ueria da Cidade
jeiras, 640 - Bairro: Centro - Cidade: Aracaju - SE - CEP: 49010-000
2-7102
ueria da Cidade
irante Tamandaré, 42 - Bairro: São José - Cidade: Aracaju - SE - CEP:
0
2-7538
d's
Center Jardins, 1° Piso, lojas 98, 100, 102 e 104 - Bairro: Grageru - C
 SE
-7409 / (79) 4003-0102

---

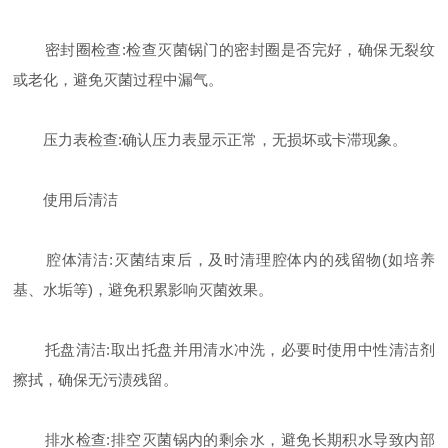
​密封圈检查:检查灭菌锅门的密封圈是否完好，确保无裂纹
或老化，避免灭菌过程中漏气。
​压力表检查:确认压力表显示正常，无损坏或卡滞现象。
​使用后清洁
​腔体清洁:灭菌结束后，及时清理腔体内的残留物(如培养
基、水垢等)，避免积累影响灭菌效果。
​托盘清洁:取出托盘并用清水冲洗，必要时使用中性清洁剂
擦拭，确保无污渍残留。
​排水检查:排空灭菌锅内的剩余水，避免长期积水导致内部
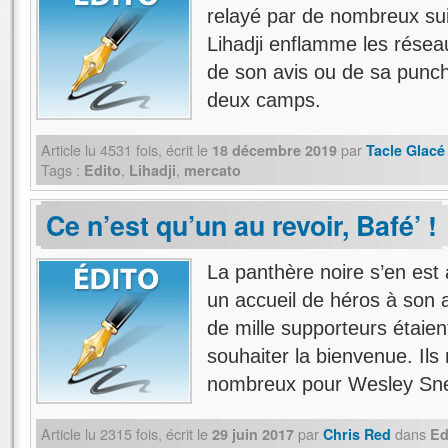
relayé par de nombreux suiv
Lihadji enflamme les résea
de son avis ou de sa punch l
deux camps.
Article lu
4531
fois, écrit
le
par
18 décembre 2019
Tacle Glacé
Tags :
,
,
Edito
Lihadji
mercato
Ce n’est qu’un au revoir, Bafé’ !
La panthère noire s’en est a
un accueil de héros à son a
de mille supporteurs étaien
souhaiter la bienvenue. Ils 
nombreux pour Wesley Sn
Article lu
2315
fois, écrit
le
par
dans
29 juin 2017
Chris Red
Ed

Task: Among the entries above, which lines include "Lihadji"? List them all.

Response:
Lihadji enflamme les résea
Lihadji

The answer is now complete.